Astronomy, astrophysics and asteroids
9 December 2019
For Amelia Cordwell, the symbiosis between a curious mind, a thirst for learning, and exposure to research has created an enduring love and respect for physics and the scientific study of space.
AMELIA IS IN HER third year of a Bachelor of Science in Physics, and she thinks space is ‘cool’. It’s an expression she uses a lot when talking about the astrophysical research world she now occupies. An expression which seemingly belies the complexity of space and humankind’s fixation for our ‘final frontier’ throughout the ages. The study of space creates more questions than answers. And yes, it is very, very cool.
Amelia’s interest in space has been a slow burn from her teenage days in Wellington when she planned to become a software developer and occasionally attended events at the Wellington Astronomical Society (WAS).
Before Amelia passed her driver’s license, her mum would transport her, a friend, and a large telescope lent to them from the WAS, up to Mt Victoria where they would gaze at the night sky just for fun.

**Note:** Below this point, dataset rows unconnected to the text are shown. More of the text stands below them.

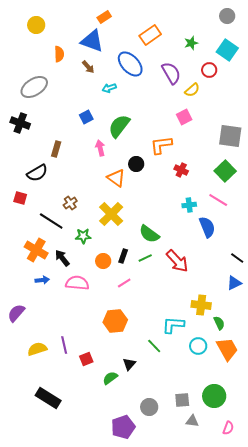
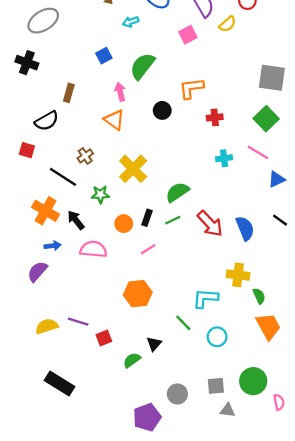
pink square: (184, 117) -> (188, 35), moved
red cross: (181, 170) -> (215, 117), turned -32
orange triangle: (116, 178) -> (114, 120), moved
blue semicircle: (207, 227) -> (245, 228), moved
green semicircle: (149, 234) -> (177, 192), turned 110
blue triangle: (234, 283) -> (277, 179), moved
purple semicircle: (16, 313) -> (37, 271), moved
purple line: (64, 345) -> (78, 322), turned -60
cyan circle: (198, 346) -> (217, 337), moved
pink semicircle: (228, 428) -> (279, 402), moved, turned -32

After a semester studying Engineering at the University of Auckland, back home in Wellington, Amelia realised she wanted to study physics to broaden her education.
“I got a summer internship as a software developer and I thought this is fun, but there is so much more I want to learn,” she says. “I changed my focus to physics because it’s so expansive and you develop really interesting ways of thinking about the world. I decided to get involved in a bunch of things at uni and try out everything I can.”
Once Amelia’s focus zeroed in on physics, and having been accepted into the Science Scholars Programme at the Faculty of Science, the world of research beckoned.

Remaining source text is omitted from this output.